I don't give the same weight to yesterday's election results as some other writers. There were only two races that I actually cared about: the gay marriage repeal in Maine and the election in upstate NY. I was disappointed in the former and very happy with the latter.
The governorship race in New Jersey was supposed to be close, but it turned out not to be. Corzine, like his alma mater Goldman-Sacks, was deservedly unpopular, but there is hardly ever an excuse for voting in a Republican; nevertheless, people do it, as they did yesterday. The race in Virginia was touted as a test of Obama, but that idea was a creation of the media. The Republican McDonnell had been favored by a wide margin for a long time. The race might have been close if black voters had turned out for his Democratic opponent Deeds the way they turned out for Obama last year -- but no. This was a disappointment but not really surprising or necessarily significant.
I was a bit surprised by the passage of the gay marriage repeal in Maine. I was hoping that the presumed old yankee live-and-let-live spirit would overcome the "guns, gays and God" rural tendencies -- but no. Portland, Bangor and a few other cities voted against the repeal, but it was not enough to overcome the big turnout in the boonies and the French-Roman Catholic votes in places like Lewiston (I haven't seen detailed tallies yet). Too bad, but gay marriage has come a long way in the last dozen years or so. I'm personally against the state endorsing any kind of marriage. Medical and economic "rights" should be based on civil unions for everyone, with religious or other ritualistic "marriage" services optional.

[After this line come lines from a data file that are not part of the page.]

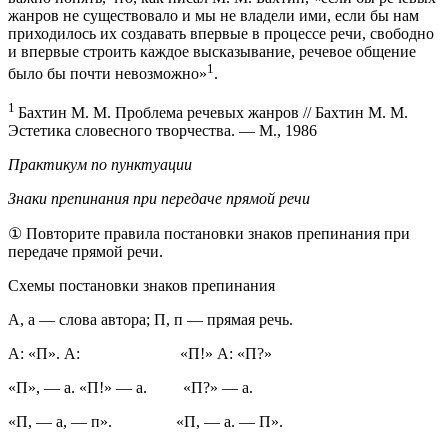
жанров не существовало и мы не владели ими, если бы нам
приходилось их создавать впервые в процессе речи, свободно
и впервые строить каждое высказывание, речевое общение
1
было бы почти невозможно»
.
1
Бахтин М. М. Проблема речевых жанров // Бахтин М. М.
Эстетика словесного творчества. — М., 1986
Практикум по пунктуации
Знаки препинания при передаче прямой речи
① Повторите правила постановки знаков препинания при
передаче прямой речи.
Схемы постановки знаков препинания
А, а — слова автора; П, п — прямая речь.
А: «П». А: «П!» А: «П?»
«П», — а. «П!» — а. «П?» — а.
«П, — а, — п». «П, — а. — П».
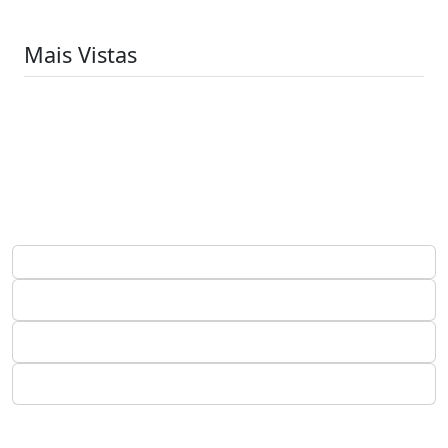
Mais Vistas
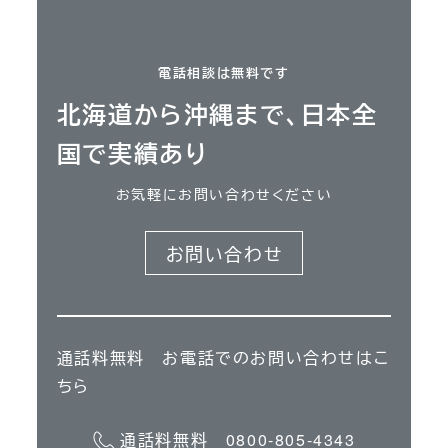
電話相談は無料です
北海道から沖縄まで、日本全
国で実績あり
お気軽にお問い合わせください
お問い合わせ
通話料無料 お電話でのお問い合わせはこ
ちら
通話料無料 0800-805-4343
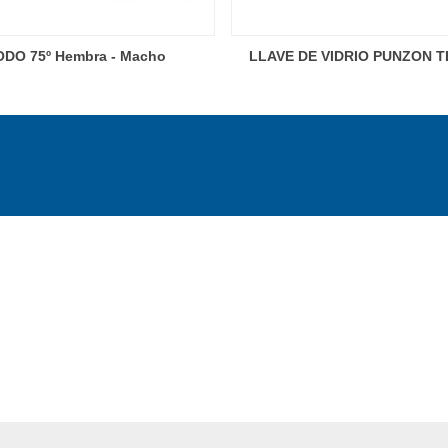
DO 75º Hembra - Macho
LLAVE DE VIDRIO PUNZON 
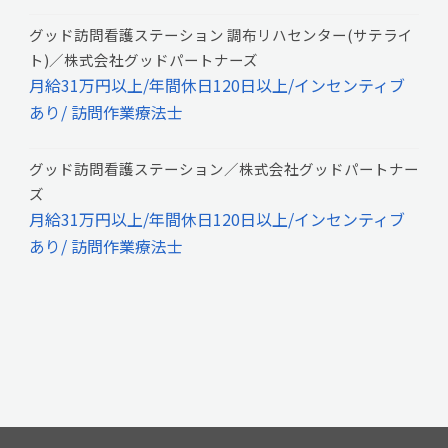
グッド訪問看護ステーション 調布リハセンター(サテライ
ト)／株式会社グッドパートナーズ
月給31万円以上/年間休日120日以上/インセンティブ
あり/ 訪問作業療法士
グッド訪問看護ステーション／株式会社グッドパートナー
ズ
月給31万円以上/年間休日120日以上/インセンティブ
あり/ 訪問作業療法士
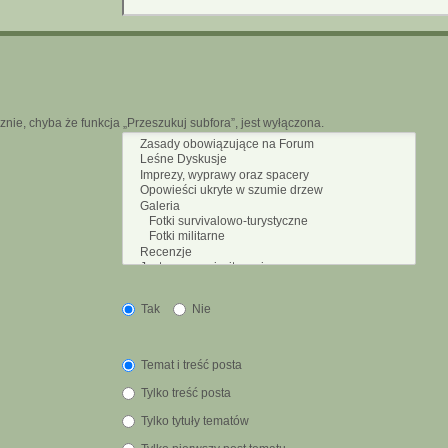
nie, chyba że funkcja „Przeszukuj subfora”, jest wyłączona.
Tak
Nie
Temat i treść posta
Tylko treść posta
Tylko tytuły tematów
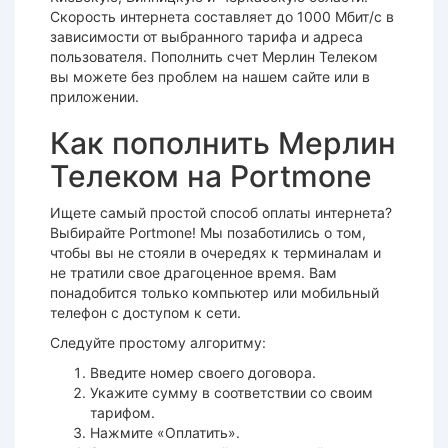
Скорость интернета составляет до 1000 Мбит/с в
зависимости от выбранного тарифа и адреса
пользователя. Пополнить счет Мерлин Телеком
вы можете без проблем на нашем сайте или в
приложении.
Как пополнить Мерлин
Телеком на Portmone
Ищете самый простой способ оплаты интернета?
Выбирайте Portmone! Мы позаботились о том,
чтобы вы не стояли в очередях к терминалам и
не тратили свое драгоценное время. Вам
понадобится только компьютер или мобильный
телефон с доступом к сети.
Следуйте простому алгоритму:
Введите номер своего договора.
Укажите сумму в соответствии со своим
тарифом.
Нажмите «Оплатить».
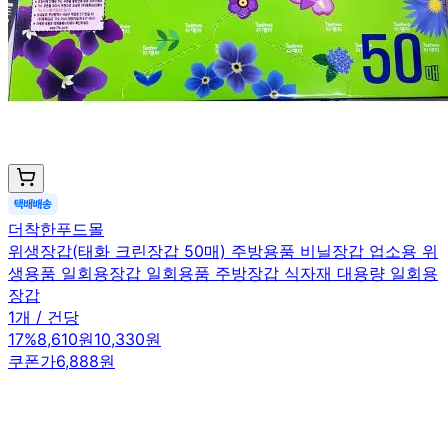
더착한푸드몰
위생장갑(태화 크린장갑 50매) 주방용품 비닐장갑 업소용 위
생용품 일회용장갑 일회용품 주방장갑 식자재 대용량 일회용
장갑
1개 / 건당
17
%
8,610원
10,330원
쿠폰가
6,888원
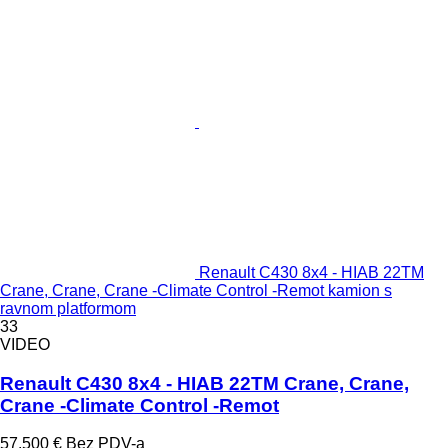
Renault C430 8x4 - HIAB 22TM
Crane, Crane, Crane -Climate Control -Remot kamion s
ravnom platformom
33
VIDEO
Renault C430 8x4 - HIAB 22TM Crane, Crane,
Crane -Climate Control -Remot
57.500 €
Bez PDV-a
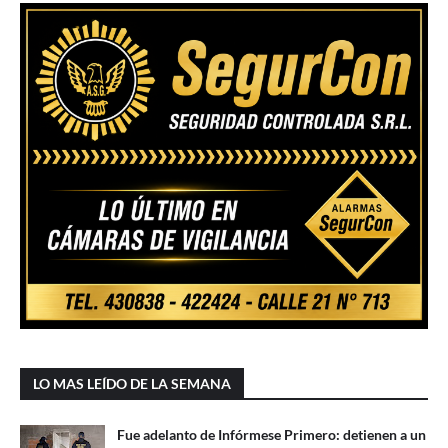
LO MAS LEÍDO DE LA SEMANA
Fue adelanto de Infórmese Primero: detienen a un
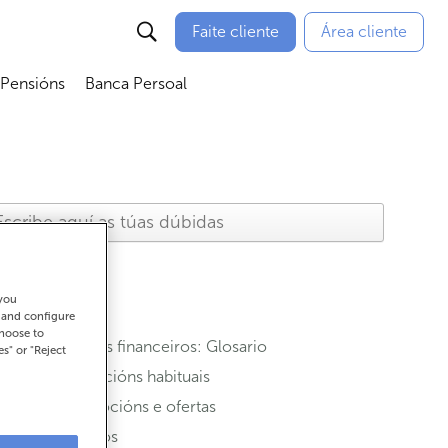
Faite cliente
Área cliente
 Pensións
Banca Persoal
menú
Abrir submenú
Abrir submenú
 you
t and configure
choose to
Termos financeiros: Glosario
es" or "Reject
Operacións habituais
Promocións e ofertas
Seguros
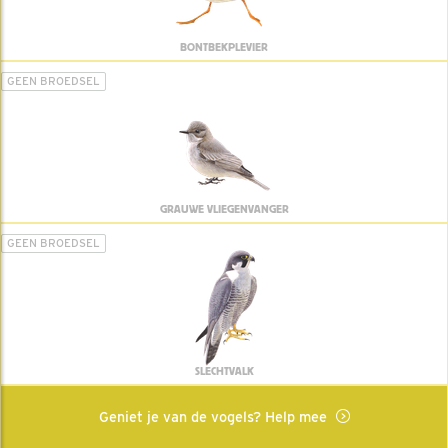
BONTBEKPLEVIER
GEEN BROEDSEL
GRAUWE VLIEGENVANGER
GEEN BROEDSEL
SLECHTVALK
Geniet je van de vogels? Help mee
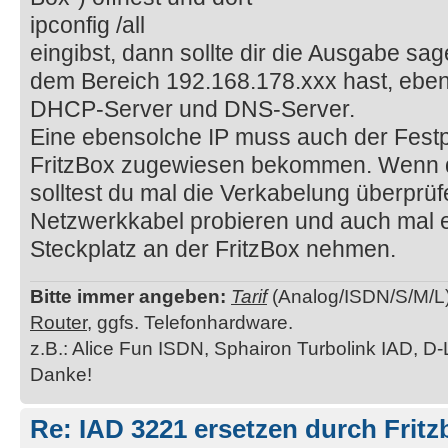
ipconfig /all
eingibst, dann sollte dir die Ausgabe sa
dem Bereich 192.168.178.xxx hast, ebe
DHCP-Server und DNS-Server.
Eine ebensolche IP muss auch der Festp
FritzBox zugewiesen bekommen. Wenn de
solltest du mal die Verkabelung überprüf
Netzwerkkabel probieren und auch mal 
Steckplatz an der FritzBox nehmen.
Bitte immer angeben:
Tarif
(Analog/ISDN/S/M/L
Router
, ggfs. Telefonhardware.
z.B.: Alice Fun ISDN, Sphairon Turbolink IAD, D-
Danke!
Re: IAD 3221 ersetzen durch Frit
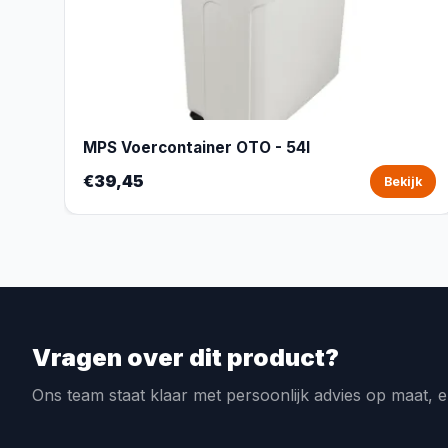
MPS Voercontainer OTO - 54l
€39,45
Bekijk
Vragen over dit product?
Ons team staat klaar met persoonlijk advies op maat, e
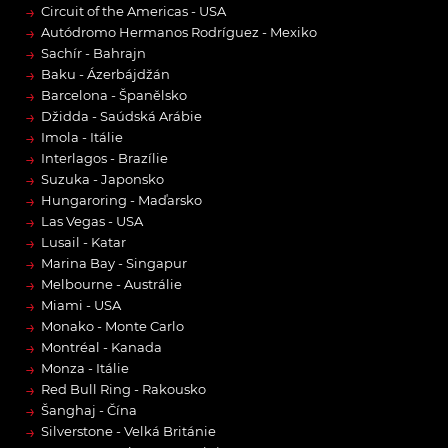
→
Circuit of the Americas - USA
→
Autódromo Hermanos Rodríguez - Mexiko
→
Sachír - Bahrajn
→
Baku - Ázerbájdžán
→
Barcelona - Španělsko
→
Džidda - Saúdská Arábie
→
Imola - Itálie
→
Interlagos - Brazílie
→
Suzuka - Japonsko
→
Hungaroring - Maďarsko
→
Las Vegas - USA
→
Lusail - Katar
→
Marina Bay - Singapur
→
Melbourne - Austrálie
→
Miami - USA
→
Monako - Monte Carlo
→
Montréal - Kanada
→
Monza - Itálie
→
Red Bull Ring - Rakousko
→
Šanghaj - Čína
→
Silverstone - Velká Británie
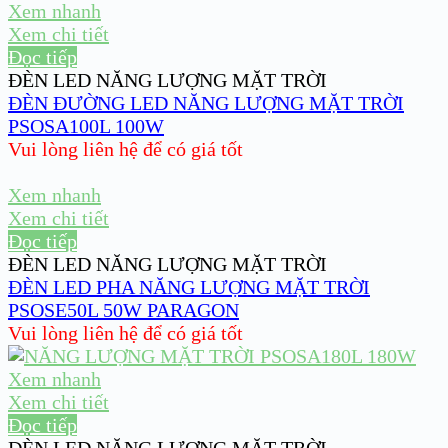
Xem nhanh
Xem chi tiết
Đọc tiếp
ĐÈN LED NĂNG LƯỢNG MẶT TRỜI
ĐÈN ĐƯỜNG LED NĂNG LƯỢNG MẶT TRỜI
PSOSA100L 100W
Vui lòng liên hệ để có giá tốt
Xem nhanh
Xem chi tiết
Đọc tiếp
ĐÈN LED NĂNG LƯỢNG MẶT TRỜI
ĐÈN LED PHA NĂNG LƯỢNG MẶT TRỜI
PSOSE50L 50W PARAGON
Vui lòng liên hệ để có giá tốt
Xem nhanh
Xem chi tiết
Đọc tiếp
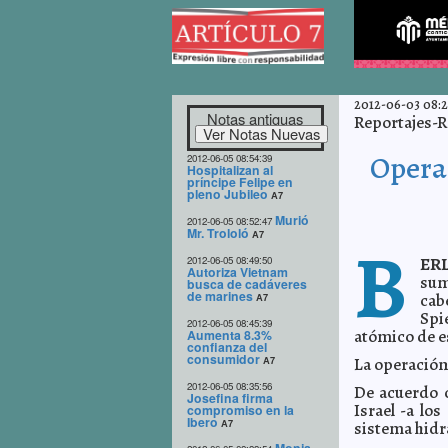
2012-06-03 08:2
Notas antiguas
Reportajes-R
Operac
2012-06-05 08:54:39
Hospitalizan al
príncipe Felipe en
pleno Jubileo
A7
Murió
2012-06-05 08:52:47
Mr. Trololó
A7
B
2012-06-05 08:49:50
ERL
Autoriza Vietnam
sum
busca de cadáveres
de marines
cab
A7
Spi
2012-06-05 08:45:39
atómico de e
Aumenta 8.3%
confianza del
consumidor
La operación 
A7
2012-06-05 08:35:56
De acuerdo 
Josefina firma
Israel -a lo
compromiso en la
Ibero
A7
sistema hidr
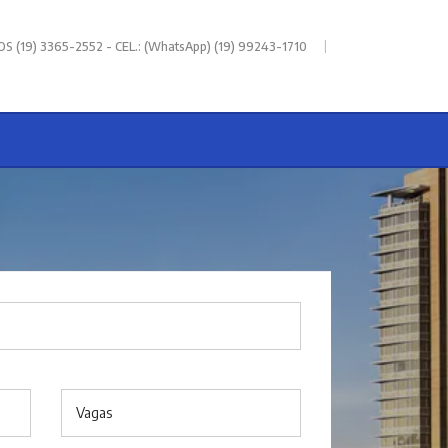
|
 (19) 3365-2552 - CEL.: (WhatsApp) (19) 99243-1710
Vagas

So, finally, there was the truly significant victory of Democrat Bill Owens over conservative Republican Douglas Hoffman in the Saranac Lake congressional district of northern NY state. This district had gone Republican for over a century! It would have continued so had not the original Republican candidate, moderate Dede Scozzafava, been driven off the ballot by the conservative bullies Rush Limbaugh, Glenn Beck, the "Club for Growth" and the National Standard -- also aided and abetted by pop politics dabbler Sarah Palin. Scozzafava's sin was maintaining a vestige of reasonableness on some issues like the stimulus plan and gay marriage. This is unacceptible to the conservative thought police, who launched all-out war on her. You'd think she was some modern-day Stalinist or Maoist. The Republican party may be reactionary and clinging to old, failed policies, but the conservative emirate is truly gibbering and totally out of touch with all but a sliver of corporate Bourbons and talk-radio ditto-heads. But that's not just my opinion: they directly and inequivocably lost a seat that had been safely Republican for over 100 years. They explicitly made it a test of their power and influence, and they lost. As I had optimistically hoped, even the people of this politically rightish district could not abide a bunch of out-of-state bullies pushing political purity.
This election was not a test of Obama, it was a test of right-wing political power: Limbaugh, Beck and company lost big.